Some babies needed a care package and equipment to be in place before they could go home, although the care required varied. Julie’s son needed carers to come in every evening which took months to negotiate, and Fiona and Mike had to arrange for an oxygen saturation monitor at home for when their daughter left hospital (see above). Some parents found persuading their local NHS that they were skilled enough to use this and to fund the equipment was not easy. Claire needed the community team to be notified about her son’s tracheostomy so they could visit regularly. 

For many parents, going home was “really tough” and daunting. But worth it.
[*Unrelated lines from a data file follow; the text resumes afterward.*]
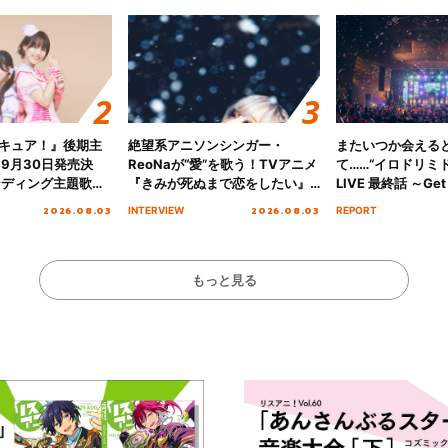
キュア！』後期主
絶望系アニソンシンガー・
またいつか会える
 9月30日発売決
ReoNaが“愛”を歌う！TVアニメ
て……“イロドリミドリ
ンディング主題歌
『きみが死ぬまで恋をしたい』
LIVE 最終話 ～Get 
る☆きっとあえ
オープニング主題歌「Amore」
MIRAI!!!!!!!!!!!
2026.08.03
2026.08.03
INTERVIEW
REPORT
ズ先行配信開始！
インタビュー
を経てファイナル
演をレポート
もっと見る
People described feeling proud, relieved and excited to get this far. Amy said it felt a bit flat walking out of the hospital and “you almost wanted this ceremony” to mark it as a watershed moment. Louise found it overwhelming and found herself crying.

Rebekah was thrilled to have her daughter home after three months, but struck by how weird it was bringing home a three month old baby, not a newborn. 
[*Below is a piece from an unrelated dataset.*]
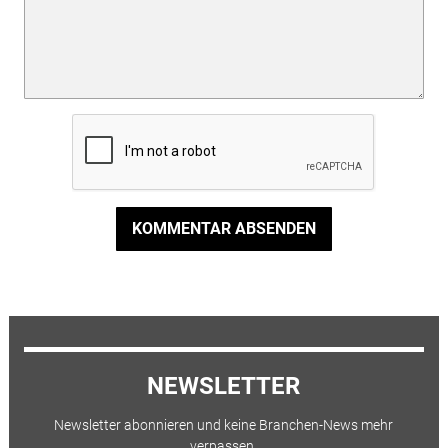
KOMMENTAR ABSENDEN
NEWSLETTER
Newsletter abonnieren und keine Branchen-News mehr
verpassen.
“But then I found the strangest is that, is that she was a three month old baby, she came home and she was three months old, it felt like I had a new born because she hadn’t been home. So she’d be doing things that a three month old baby does like smiling or cooing and I was like what are you doing like this is really bizarre because I felt, it felt like she had just been born.” Rebekah

*Footnote definitions: 

Necrotising enterocolitis (NEC)
NEC is a serious bowel condition affecting very young babies. Tissues in the intestine become inflamed. Babies can become critically ill and surgery may be required to remove sections of the bowel that are affected. 
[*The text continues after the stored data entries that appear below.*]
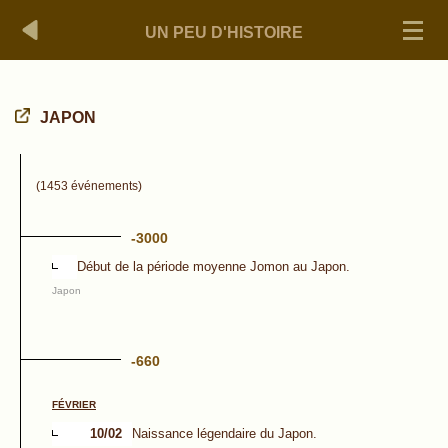
UN PEU D'HISTOIRE
JAPON
(1453 événements)
-3000
Début de la période moyenne Jomon au Japon.
Japon
-660
FÉVRIER
10/02
Naissance légendaire du Japon.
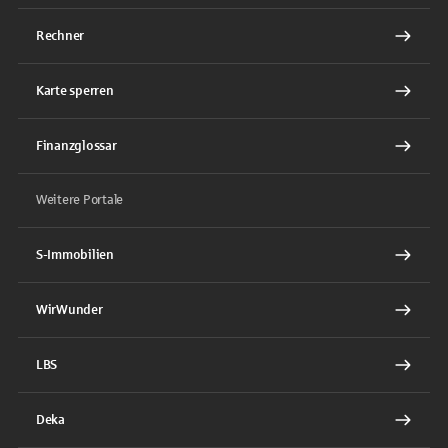
Rechner
Karte sperren
Finanzglossar
Weitere Portale
S-Immobilien
WirWunder
LBS
Deka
Neonatal Intensive Care (NICU)
A unit for critically ill newborn babies and infants who need the highest level of nursing and medical care. Babies in NICU often require support for their breathing. Those undergoing major surgery will often be looked after in a NICU.

Tracheostomy
An opening created at the front of the neck to allow a tube to be inserted into the windpipe (trachea) to help with breathing. 

Nasogastric (NG) tube
A tube placed through the nose into the stomach. This may be used to drain the stomach contents after surgery or to provide milk when babies are not able to feed fully by mouth.

Stoma 
Surgeons may divide the bowel in an operation and bring the two ends out onto the tummy wall. This is usually a temporary situation to help the intestines or bowel rest and heal.
Faeces (poo) passes into a bag attached to the outside of the body.

Gastroschisis
An abdominal wall defect, that occurs when the baby’s tummy wall does not develop fully in the womb. A hole is present next to the umbilical cord through which the baby’s intestines protrude into fluid around the baby while in the womb, and outside the baby’s tummy after birth.

Exomphalos 
An abdominal wall defect that occurs when the baby’s tummy wall does not develop fully in the womb. Some of the baby’s intestines and sometimes other organs such as the liver, develop outside the tummy and are covered by the umbilical cord.